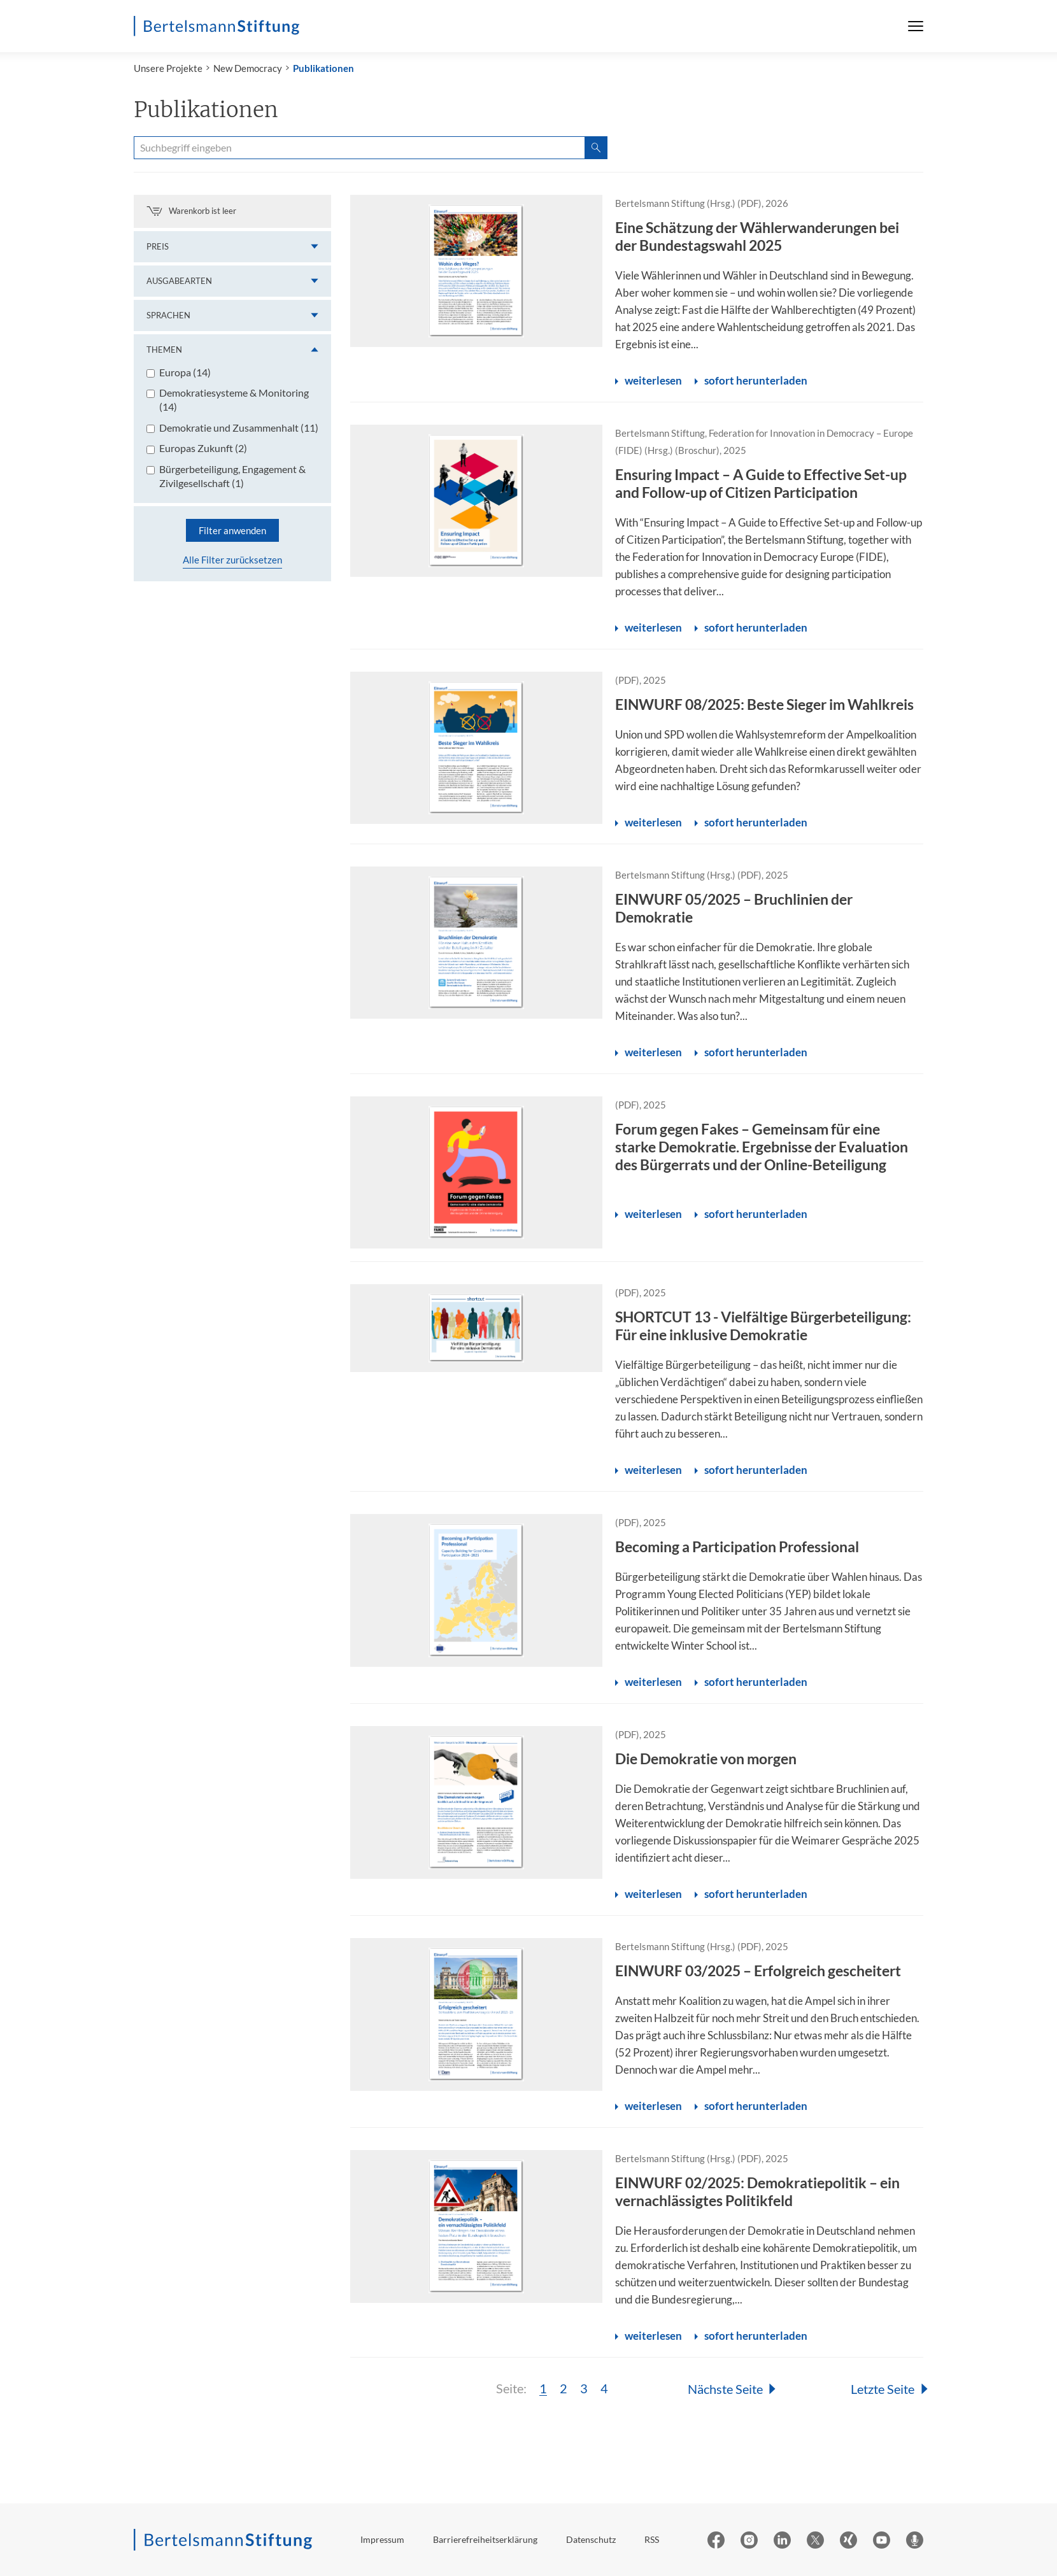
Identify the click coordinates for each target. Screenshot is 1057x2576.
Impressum (382, 2539)
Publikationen (323, 68)
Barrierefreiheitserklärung (485, 2539)
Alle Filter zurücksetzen (232, 559)
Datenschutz (591, 2539)
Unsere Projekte (168, 68)
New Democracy (247, 68)
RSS (651, 2539)
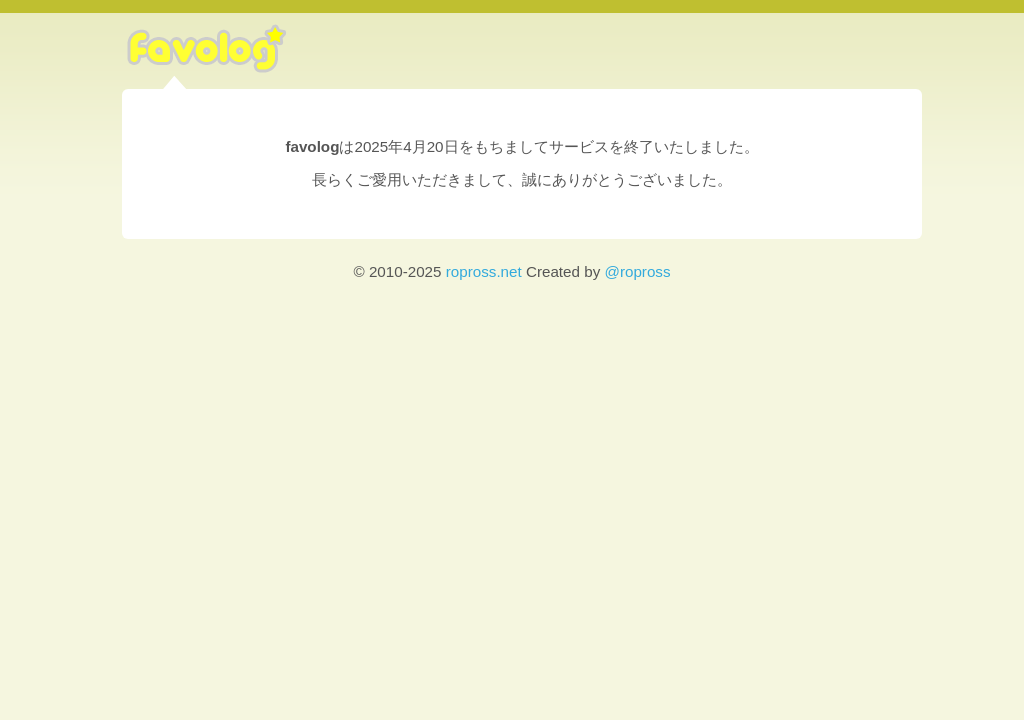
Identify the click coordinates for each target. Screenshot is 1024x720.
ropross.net (484, 271)
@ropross (637, 271)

◆ **PROBLEM REQUIREMENTS**: Which lines in the records contain the word "Screenshot"? Copy each one.

◆ **RESULT OF THE EXERCISE**:
Identify the click coordinates for each target. Screenshot is 1057x2576.
Identify the click coordinates for each target. Screenshot is 1024x720.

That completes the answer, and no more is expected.